In 2017, on the initiative of Arevik Ashkharoyan, the director of the ARI Literary Agency and ARI Literature Foundation, Glagoslav Publications published my book Goodbye, Bird, translated to English by Nairi Hakhverdi, who worked in an extra sensitive and caring way with the fragmented and agonized language of the novel. This was the start of a partnership. In 2019, the collection of stories by Karine Khodikyan called The Door Was Open, and by Grig titled Jesus’ Cat were published, as was Susanna Harutyunyan’s novel Ravens Before Noah. With tireless effort and dedication to literature, one the best translators currently living in Armenia, Nazareth Seferian, produced the English versions of these books. And this partnership now continues, supported by the Ministry of Culture of Armenia.

It is not possible, for the most part, to talk about the preferences of the people that read books in English. What would be of interest to them in these books by Armenian authors published by Glagoslav? Each piece of work has a small portion of experience, the visible and concealed Armenian realities and fragments of events from Armenia. Take, for example, Karine Khodikyan’s book The Door Was Open, where a layered metaphorical language is used to describe the relationship between men and women as well as complicated political occurrences and the figures that suffered because of them, referencing the earliest, purest instinct of people facing up to biblical texts, folk talismans, childhood fears, tragedies and rulers moving towards dictatorship.

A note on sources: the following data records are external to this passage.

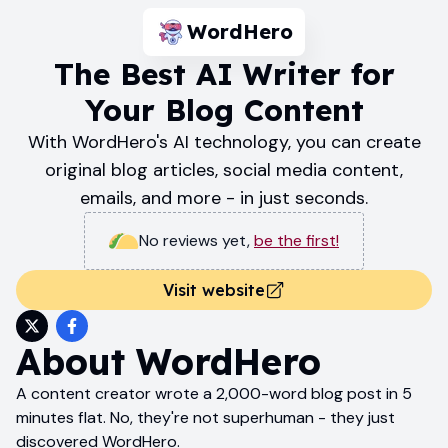
WordHero
The Best AI Writer for
Your Blog Content
With WordHero's AI technology, you can create
original blog articles, social media content,
emails, and more - in just seconds.
No reviews yet
,
be the first!
Visit website
About
WordHero
A content creator wrote a 2,000-word blog post in 5
minutes flat. No, they're not superhuman - they just
discovered WordHero.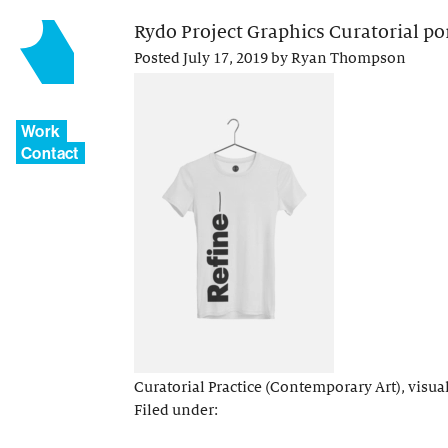
Rydo Project Graphics Curatorial port
Posted
July 17, 2019
by
Ryan Thompson
Work
Contact
Curatorial Practice (Contemporary Art), visual 
Filed under: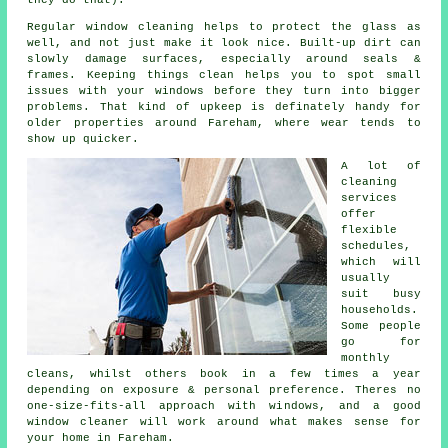
they do that).
Regular window cleaning
helps to protect the glass as
well, and not just make it look nice. Built-up dirt can
slowly damage surfaces, especially around seals &
frames. Keeping things clean helps you to spot small
issues with your windows before they turn into bigger
problems. That kind of upkeep is definately handy for
older properties around Fareham, where wear tends to
show up quicker.
A lot of
cleaning
services
offer
flexible
schedules,
which will
usually
suit busy
households.
Some people
go for
monthly
cleans, whilst others book in a few times a year
depending on exposure & personal preference. Theres no
one-size-fits-all approach with windows, and
a good
window cleaner
will work around what makes sense for
your home in Fareham.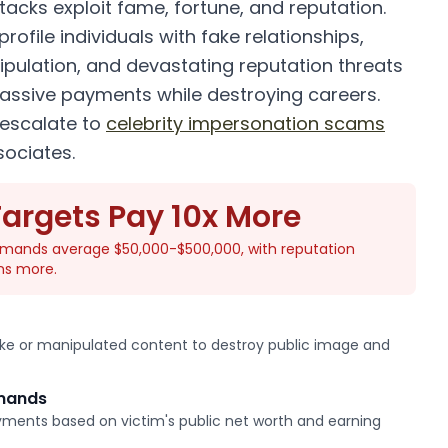
ttacks exploit fame, fortune, and reputation.
rofile individuals with fake relationships,
ipulation, and devastating reputation threats
assive payments while destroying careers.
escalate to
celebrity impersonation scams
sociates.
Targets Pay 10x More
demands average $50,000-$500,000, with reputation
ns more.
ake or manipulated content to destroy public image and
emands
ments based on victim's public net worth and earning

In Grig’s collection titled Jesus’ Cat, the writer chooses the monotonous and simple approach of first-person narration, following the day-to-day of people relegated to the margins of life, studying the spaces, feelings and routines that connect them to this world. The narrator of the stories in another world uses this autobiographical experience to speak and draw words from the mouths of his contemporaries from different countries being treated at a German hospital, trying to find and recognize the sometimes incomprehensible—at times, completely childish—behavior and concerns he and they share, caused by cohabitation and the same, decisive problems facing them all.

Susanna Harutyunyan’s Ravens Before Noah is one of those valuable, multi-faceted works that can reveal the unique palette of a person whose life encompasses the most difficult periods of twentieth-century Armenian history including the consequences of the Genocide, oppression in the Soviet era, as well as imagination, legend, and historic mysteries. The novel is a unique source of ethnographic material, from folklife to superstitious tradition, describing the behavior of people after surviving a tragedy as it is passed on from generation to generation, ending up a masked continuation of the same tragedy itself. An important factor in Ravens Before Noah—if not the main one—is the voice of a woman who is a victim of violence, who bears the stigma of fate, social stereotypes and masculinity. I believe that readers in English have an amazing opportunity to learn from this rich novel with its targeted messages.

It is difficult for me to present the novel Goodbye, Bird, which I have authored. I would simply like to say that the heroes of the book are born of violence, go towards violence and end within it. They are the result of the seeming benefits of all those defects, which cannot be avoided neither by punishment, nor through philosophical theories or psychotherapeutic means, as long as the reality in Armenia remains one that is fake and artificial, as long as the dignified and disciplined remain buried in the social thought of lies and self-deception, to this day.

I have titled this brief speech “The Importance of Difficult Steps” because I would like to reject and oppose the word “success.” There are still things that do not depend on “success,” even though they are important. Thus, in these difficult times when we often confuse success with what is important, the translation of Armenian literature and its subsequent publication by Glagoslav and presentation to English readers is definitely an occurrence of the utmost importance.